Trapero, 36, has never been nominated for the top prize at a major festival, but his debut feature Mundo Grua caused a stir in Venice in 1999.

This is a record year for Argentine cinema at Cannes, the first time ever that two Argentine films are competing for the Palme d'Or.

Outside the official competition, Pablo Fendrik's La Sangre Brota, Lisandro Alonso's Liverpool and Marco Berger's El Reloj will keep the Argentine flag flying.

Moreover, beyond the work of its own film-makers, the South American country will also be to some extent represented in the official competition by Steven Soderbergh's lengthy feature Che, on the life of Argentine-born revolutionary Ernesto Guevara, and outside the competition by an Emir Kusturica documentary on Argentine football legend Diego Maradona.

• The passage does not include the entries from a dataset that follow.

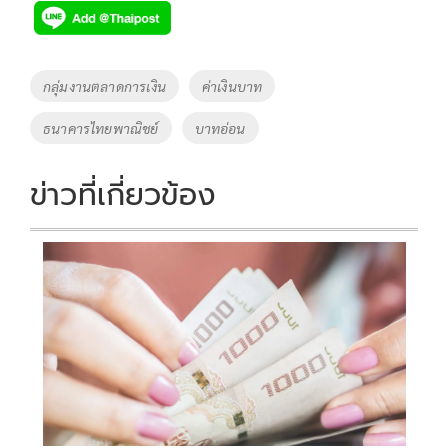
e
tt
p
e
ar
b
er
y
e
o
Li
Tags
กลุ่มงานตลาดการเงิน
ค่าเงินบาท
o
n
ธนาคารไทยพาณิชย์
บาทอ่อน
k
k
ข่าวที่เกี่ยวข้อง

'I am really happy. This is really great, it has never happened before,' Martel told Argentine daily Clarin from Paris.

'It is something like the year of Argentine chauvinism. There is Che, Maradona, us ...,' she laughed.

On a more serious note, she interpreted the long list of Argentine films present at Cannes as a sign that the country's film-makers 'are not doing things so badly.'

The strength of Argentine cinema lies in its diversity, Martina Gusman - main actress and executive producer of Leonera, as well as Trapero's wife - told Deutsche Presse-Agentur dpa.

Alongside her husband, co-producer Salles and many others, Gusman seeks to project a comparable whole in Latin American cinema, to 'position it, to find a place for it.'

'If there is a tremendous diversity within Argentina alone, imagine across Latin America!' she admitted.

However, she is not ready to give up on a regional outlook just yet.

'I think it is important to draw something from Latin American culture, even if every country is different,' Gusman stressed.

Cannes seems ready to assist her, Trapero, Salles and others in this effort, with a presence that is not only an acknowledgement of the current quality of the region's cinema, but also a springboard for its future vitality.